Each year for the past ten years, the Charities Aid Fund publishes a list of “the world’s most generous countries.” It’s called the CAF World Giving Index (https://www.cafonline.org/docs/default-source/about-us-publications/caf_wgi_10th_edition_report_2712a_web_101019.pdf) and it uses data from the Gallup World Poll (https://www.gallup.com/analytics/232838/world-poll.aspx).
Based on 10 years of data (2009 – 2018) from 128 countries, the CAF ranks Australia #4 in the world in generosity, with the USA, Myanmar and New Zealand ahead of us.
That’s great news for Australia and a strong indication of our overall charitable endeavours.
But are we really one of the most generous countries in the world? Well, as I tell my research students, it all depends on how you define the variable in question and how you measure it. Which is why it’s always a good idea to go beyond the headline and look at the Methods section of any data collection report or empirical publication.
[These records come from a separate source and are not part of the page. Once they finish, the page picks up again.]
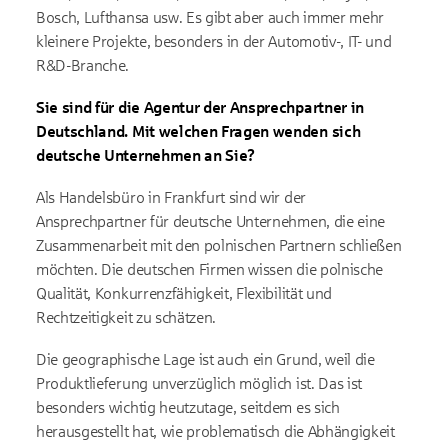
Bosch, Lufthansa usw. Es gibt aber auch immer mehr
kleinere Projekte, besonders in der Automotiv-, IT- und
R&D-Branche.
Sie sind für die Agentur der Ansprechpartner in
Deutschland. Mit welchen Fragen wenden sich
deutsche Unternehmen an Sie?
Als Handelsbüro in Frankfurt sind wir der
Ansprechpartner für deutsche Unternehmen, die eine
Zusammenarbeit mit den polnischen Partnern schließen
möchten. Die deutschen Firmen wissen die polnische
Qualität, Konkurrenzfähigkeit, Flexibilität und
Rechtzeitigkeit zu schätzen.
Die geographische Lage ist auch ein Grund, weil die
Produktlieferung unverzüglich möglich ist. Das ist
besonders wichtig heutzutage, seitdem es sich
herausgestellt hat, wie problematisch die Abhängigkeit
In the Gallup World Poll, there are three questions that pertain to charitable endeavours.
In the last 30 days, have you:
- Helped a stranger or someone you didn’t know who needed help?
- Donated money to a charity?
- Volunteered your time to an organisation?
In calculating a country’s giving score, each of the responses are weighted equally.
Are these 3 questions a good indication of generosity? With generosity defined as the quality of being kind and generous (without reference to the quantum of each of the above) then the answer is certainly YES. And my hat is off to Australia for its overall generosity.
But before we take this to mean that we are equally financially generous with regard to our charitable donations (i.e., gifts of cash and other near-cash assets such as real estate, art, etc.), we need to look deeper.
Specifically, we need to examine tax-deductible charitable donations. Now, don’t get me wrong – helping others in need, especially when it means you have to go out of your way, and volunteering your time are generous and noble behaviours that contribute to our national ethic. But cash is cash, and for me, if you have cash beyond your needs, that puts giving cash in a very noble giving category. And the quantum of cash relative to your net worth is an even more telling indicator of financial generosity.
Each year the Australian Centre for Philanthropy and Nonprofit Studies (ACPNS) at the Queensland Institute of Technology publishes a report (https://www.qut.edu.au/business/about/school-of-accountancy/research/australian-centre-for-philanthropy-and-nonprofit-studies) on the tax-deductible charitable donations claimed by Australia’s individual taxpayers (not corporates and related entities). And they use information directly from the Australian Taxation Office. Here’s what the ATO data for 2016-17 reveal about charitable donations:
- On average, each of us gives away tax-deductible cash of 0.42% (.0042 or approximately 4/10 of 1%) of our annual taxable income.
- About a third (32.6%) of us do not make a tax-deductible donation of any kind, even a $2.00 donation (the lowest amount of cash giving that is tax-deductible).
- More than 44% of those with taxable incomes of $1,000,000 ($1m) or more make no take-deductible donations of any kind, not even a single $2.00 donation.
So while we are, on average, a generous nation, we have a long way to go before we can feel comfortable labelling ourselves a financially generous nation – especially amongst those earning incomes at the highest levels.